El caso de difteria aparecido en un escolar de Olot de seis años, primero en España en casi tres décadas, ha revitalizado la controversia sobre las vacunas y su obligatoriedad. Ojalá se hablase de los temas que preocupan realmente a las familias sin que medie un hecho tan triste como un niño en la UCI desde hace una semana, con sus pulmones, riñones y corazón funcionando con la ayuda de máquinas, por culpa de una bacteria que genera una enfermedad considerada erradicada. No lo está si la población se salta la inmunización. La respuesta de los poderes públicos ha sido rápida y eficiente para tratar de curar al menor y para controlar la posibilidad de propagación en su entorno. Sin embargo, la comunicación de un mensaje claro a la ciudadanía sobre este asunto básico de salud pública ha vuelto a brillar por su ausencia. En Baleares, sin ir más lejos, no se ha registrado iniciativa alguna del Govern en funciones que aproveche la tesitura para informar sobre los protocolos de vacunación y sus beneficios probados. Que no se queje nadie si luego unos padres entran en internet y encuentran teorías diversas, muchas de ellas carentes de base científica.

Vacunar a un hijo no es obligatorio, no existe ninguna ley que lo imponga, salvo en casos extremos de brotes de alto peligro. Aunque para acceder a guarderías y colegios se solicite una copia de la cartilla de vacunación, no se puede actuar contra los progenitores que elijan no hacer caso de la recomendación. De hecho, el conseller catalán que lidia con el caso de difteria ha propuesto la redacción de una norma al respecto, algo que los médicos consideran innecesario e incluso contraproducente. En los doctores, en las consultas de enfermería pediátrica, en el sistema de atención primaria al completo y en su capacidad de persuadir a las familias cuando les llega un nuevo miembro descansa todo el sistema.
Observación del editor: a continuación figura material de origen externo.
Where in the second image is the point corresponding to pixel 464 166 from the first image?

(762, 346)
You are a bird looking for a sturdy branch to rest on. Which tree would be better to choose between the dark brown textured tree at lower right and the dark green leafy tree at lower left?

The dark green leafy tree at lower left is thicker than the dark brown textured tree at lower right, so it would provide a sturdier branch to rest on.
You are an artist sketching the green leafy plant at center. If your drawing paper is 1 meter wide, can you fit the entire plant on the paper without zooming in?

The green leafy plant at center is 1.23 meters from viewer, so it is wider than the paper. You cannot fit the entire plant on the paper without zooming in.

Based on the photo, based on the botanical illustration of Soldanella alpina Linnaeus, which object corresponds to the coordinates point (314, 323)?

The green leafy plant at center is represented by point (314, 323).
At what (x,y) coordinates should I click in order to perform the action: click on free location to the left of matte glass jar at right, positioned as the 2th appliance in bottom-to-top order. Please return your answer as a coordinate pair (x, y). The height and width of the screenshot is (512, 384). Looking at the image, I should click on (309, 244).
Y en mi opinión se han mostrado mucho más eficaces que la parte institucional de la gestión sanitaria pública, pues han logrado un porcentaje de inmunización del 90 por ciento de la población española, cifra superior a la de muchos países europeos. Las estadísticas dicen que la inmensa mayoría sigue las recomendaciones y vacuna a sus niños, y que resultan muy excepcionales los antivacunas. Muchos lo son, además, por falta de recursos económicos y habilidades sociales, y los menos por convencimiento, con lo que imponerles por ley un procedimiento médico lograría un efecto contrario al deseado. Puede que vencer parezca más práctico que convencer, pero solo a los que se plantean el bien común en plazos de cuatro años, también conocidos como legislaturas.
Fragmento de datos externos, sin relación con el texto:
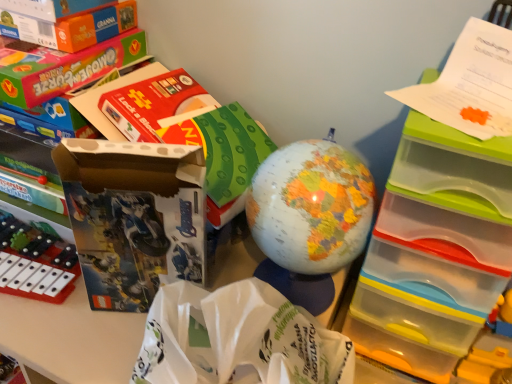 Question: Considering the relative sizes of matte cardboard box at left and yellow plastic toy at lower right, which is counted as the third toy, starting from the left, in the image provided, is matte cardboard box at left taller than yellow plastic toy at lower right, which is counted as the third toy, starting from the left,?

Choices:
 (A) no
 (B) yes

Answer: (B)

Question: Is matte cardboard box at left not near yellow plastic toy at lower right, the first toy from the right?

Choices:
 (A) no
 (B) yes

Answer: (A)

Question: Is matte cardboard box at left facing away from yellow plastic toy at lower right, which is counted as the third toy, starting from the left?

Choices:
 (A) no
 (B) yes

Answer: (A)

Question: Could you tell me if matte cardboard box at left is turned towards yellow plastic toy at lower right, which is counted as the third toy, starting from the left?

Choices:
 (A) yes
 (B) no

Answer: (B)

Question: Is matte cardboard box at left shorter than yellow plastic toy at lower right, which is counted as the third toy, starting from the left?

Choices:
 (A) no
 (B) yes

Answer: (A)

Question: In terms of height, does white paper bag at center look taller or shorter compared to orange cardboard box at upper left?

Choices:
 (A) tall
 (B) short

Answer: (A)

Question: Would you say white paper bag at center is inside or outside orange cardboard box at upper left?

Choices:
 (A) inside
 (B) outside

Answer: (B)

Question: Relative to orange cardboard box at upper left, is white paper bag at center in front or behind?

Choices:
 (A) front
 (B) behind

Answer: (A)

Question: From a real-world perspective, is white paper bag at center positioned above or below orange cardboard box at upper left?

Choices:
 (A) above
 (B) below

Answer: (B)

Question: Which is correct: orange cardboard box at upper left is inside yellow plastic toy at lower right, the first toy from the right, or outside of it?

Choices:
 (A) outside
 (B) inside

Answer: (A)

Question: From a real-world perspective, is orange cardboard box at upper left positioned above or below yellow plastic toy at lower right, which is counted as the third toy, starting from the left?

Choices:
 (A) below
 (B) above

Answer: (B)

Question: Is orange cardboard box at upper left bigger or smaller than yellow plastic toy at lower right, which is counted as the third toy, starting from the left?

Choices:
 (A) small
 (B) big

Answer: (B)

Question: Considering their positions, is orange cardboard box at upper left located in front of or behind yellow plastic toy at lower right, the first toy from the right?

Choices:
 (A) front
 (B) behind

Answer: (A)

Question: Considering the positions of clear plastic drawers at upper right and matte plastic globe at center, which is the 2th toy from left to right, in the image, is clear plastic drawers at upper right bigger or smaller than matte plastic globe at center, which is the 2th toy from left to right,?

Choices:
 (A) big
 (B) small

Answer: (A)

Question: Is clear plastic drawers at upper right to the left or to the right of matte plastic globe at center, the 2th toy in the right-to-left sequence, in the image?

Choices:
 (A) left
 (B) right

Answer: (B) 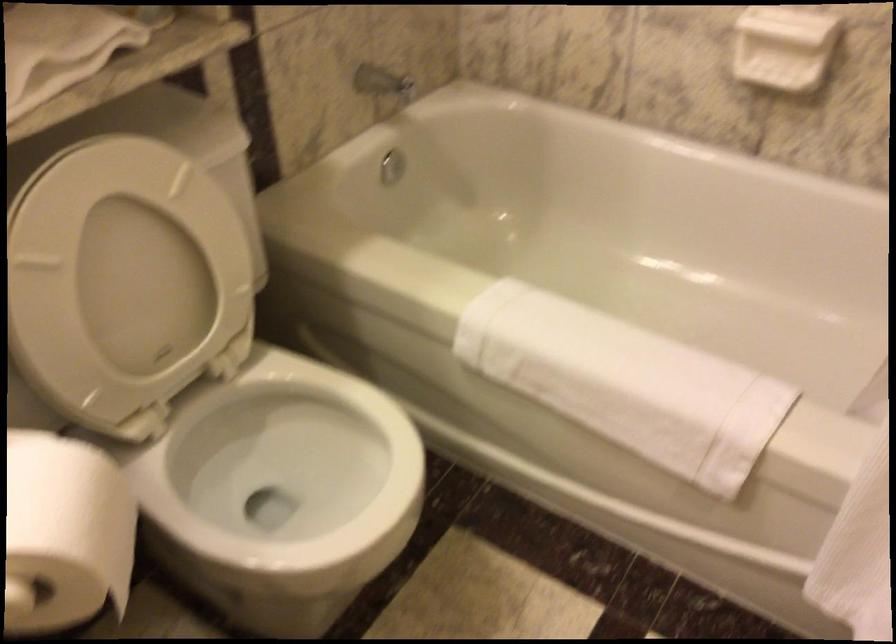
Así pues, los ciudadanos siguen muy mayoritariamente el consejo de los médicos, cosa que no se puede decir de ministros y consellers. Sin ir más lejos, la Sociedad Española de Pediatría lleva años exigiendo a Sanidad que incluya la varicela en el calendario oficial y no lo ha logrado, prefiriendo el Gobierno que la población se inmunice de forma natural en la edad infantil e impidiendo que la vacuna se venda con normalidad en las farmacias, salvo en Navarra, que la paga y pone sin problemas por su cuenta. Pese a que el año pasado murió una niña en La Rioja por varicela (un mal leve salvo complicaciones) no se ha cambiado la política. Del mismo modo, la vacunación del neumococo, muy valorada por los pediatras porque protege de enfermedades graves y obligada en buena parte de Europa, se ha venido dejando al arbitrio de los hogares que tengan los 300 euros que cuestan las cuatro dosis necesarias. Desde este año su obligatoriedad la determinará cada comunidad y Baleares no la incluirá por falta de presupuesto. Con estas decisiones arbitrarias sobre la salud de los hijos, no es extraño que los padres tomen las suyas propias sin contar con nadie.